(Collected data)

※

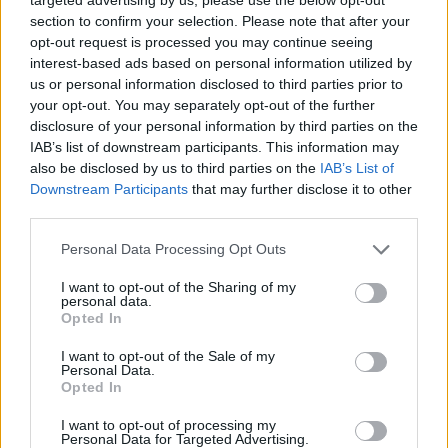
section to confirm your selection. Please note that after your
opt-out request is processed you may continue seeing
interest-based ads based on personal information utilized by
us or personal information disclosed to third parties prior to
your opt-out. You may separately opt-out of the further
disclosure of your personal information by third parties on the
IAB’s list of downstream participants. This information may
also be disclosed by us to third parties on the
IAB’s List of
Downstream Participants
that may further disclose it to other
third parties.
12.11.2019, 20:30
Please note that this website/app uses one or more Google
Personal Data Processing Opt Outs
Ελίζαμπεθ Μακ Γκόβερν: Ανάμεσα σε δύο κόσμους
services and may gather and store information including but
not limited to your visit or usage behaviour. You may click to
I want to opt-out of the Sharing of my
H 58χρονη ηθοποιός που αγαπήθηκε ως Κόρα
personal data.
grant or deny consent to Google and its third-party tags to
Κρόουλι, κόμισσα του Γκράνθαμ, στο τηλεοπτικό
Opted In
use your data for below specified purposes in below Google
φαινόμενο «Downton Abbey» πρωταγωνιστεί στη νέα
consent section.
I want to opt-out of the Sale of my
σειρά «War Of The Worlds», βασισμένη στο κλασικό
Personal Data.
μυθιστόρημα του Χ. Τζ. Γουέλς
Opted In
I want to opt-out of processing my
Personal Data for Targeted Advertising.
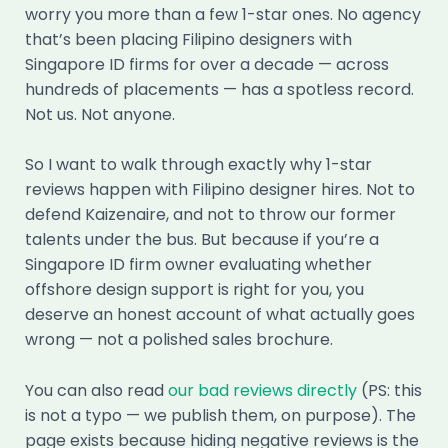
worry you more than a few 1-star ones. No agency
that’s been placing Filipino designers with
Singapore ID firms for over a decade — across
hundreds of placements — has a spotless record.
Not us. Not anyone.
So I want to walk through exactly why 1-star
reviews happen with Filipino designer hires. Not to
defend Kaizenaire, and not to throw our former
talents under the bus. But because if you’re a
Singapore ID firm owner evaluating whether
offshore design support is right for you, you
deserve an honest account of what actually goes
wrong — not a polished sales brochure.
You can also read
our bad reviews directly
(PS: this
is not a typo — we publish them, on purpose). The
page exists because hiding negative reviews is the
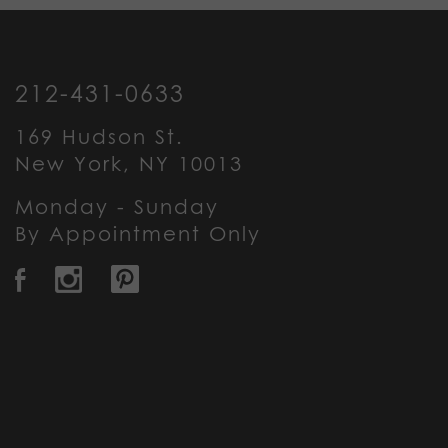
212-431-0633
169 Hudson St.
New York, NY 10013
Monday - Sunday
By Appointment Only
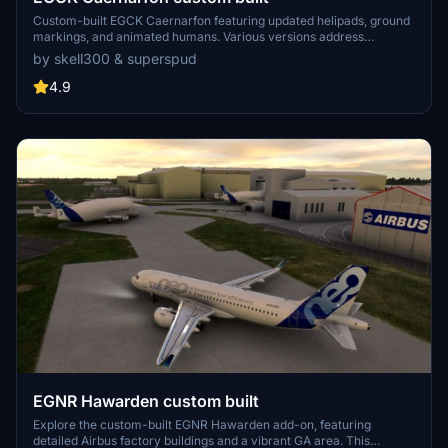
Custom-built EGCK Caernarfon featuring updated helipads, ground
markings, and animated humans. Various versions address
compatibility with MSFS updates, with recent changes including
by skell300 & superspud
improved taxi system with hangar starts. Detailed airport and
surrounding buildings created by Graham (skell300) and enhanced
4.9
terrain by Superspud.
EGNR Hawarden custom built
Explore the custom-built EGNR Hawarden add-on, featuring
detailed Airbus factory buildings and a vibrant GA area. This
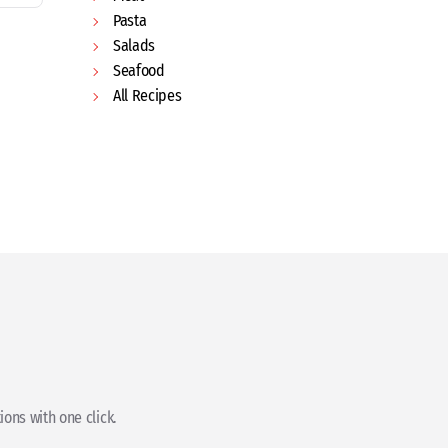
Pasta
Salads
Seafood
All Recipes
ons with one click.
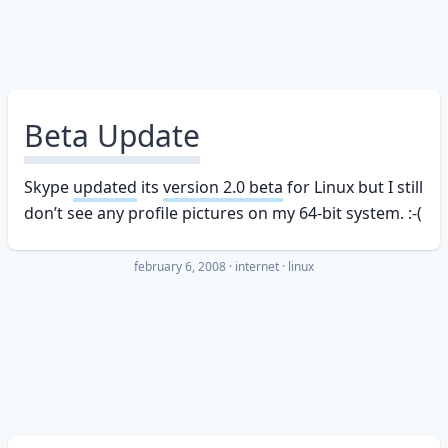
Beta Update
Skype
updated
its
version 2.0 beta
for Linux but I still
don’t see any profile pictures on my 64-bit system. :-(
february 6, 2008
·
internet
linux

※

= EXERCISE REQUIREMENTS =
Restate the records word for word and drop the images.

= SOLUTION FOR THIS EXERCISE =
section to confirm your selection. Please note that after your
opt-out request is processed you may continue seeing
interest-based ads based on personal information utilized by
us or personal information disclosed to third parties prior to
your opt-out. You may separately opt-out of the further
disclosure of your personal information by third parties on the
IAB’s list of downstream participants. This information may
also be disclosed by us to third parties on the
IAB’s List of
Downstream Participants
that may further disclose it to other
third parties.
12.11.2019, 20:30
Please note that this website/app uses one or more Google
Personal Data Processing Opt Outs
Ελίζαμπεθ Μακ Γκόβερν: Ανάμεσα σε δύο κόσμους
services and may gather and store information including but
not limited to your visit or usage behaviour. You may click to
I want to opt-out of the Sharing of my
H 58χρονη ηθοποιός που αγαπήθηκε ως Κόρα
personal data.
grant or deny consent to Google and its third-party tags to
Κρόουλι, κόμισσα του Γκράνθαμ, στο τηλεοπτικό
Opted In
use your data for below specified purposes in below Google
φαινόμενο «Downton Abbey» πρωταγωνιστεί στη νέα
consent section.
I want to opt-out of the Sale of my
σειρά «War Of The Worlds», βασισμένη στο κλασικό
Personal Data.
μυθιστόρημα του Χ. Τζ. Γουέλς
Opted In
I want to opt-out of processing my
Personal Data for Targeted Advertising.
worry you more than a few 1-star ones. No agency
that’s been placing Filipino designers with
Singapore ID firms for over a decade — across
hundreds of placements — has a spotless record.
Not us. Not anyone.
So I want to walk through exactly why 1-star
reviews happen with Filipino designer hires. Not to
defend Kaizenaire, and not to throw our former
talents under the bus. But because if you’re a
Singapore ID firm owner evaluating whether
offshore design support is right for you, you
deserve an honest account of what actually goes
wrong — not a polished sales brochure.
You can also read
our bad reviews directly
(PS: this
is not a typo — we publish them, on purpose). The
page exists because hiding negative reviews is the
212-431-0633
169 Hudson St.
New York, NY 10013
Monday - Sunday
By Appointment Only
Custom-built EGCK Caernarfon featuring updated helipads, ground
markings, and animated humans. Various versions address
compatibility with MSFS updates, with recent changes including
by skell300 & superspud
improved taxi system with hangar starts. Detailed airport and
surrounding buildings created by Graham (skell300) and enhanced
4.9
terrain by Superspud.
EGNR Hawarden custom built
Explore the custom-built EGNR Hawarden add-on, featuring
detailed Airbus factory buildings and a vibrant GA area. This
Pasta
Salads
Seafood
All Recipes
ons with one click.
Beta Update
Skype
updated
its
version 2.0 beta
for Linux but I still
don’t see any profile pictures on my 64-bit system. :-(
february 6, 2008
·
internet
linux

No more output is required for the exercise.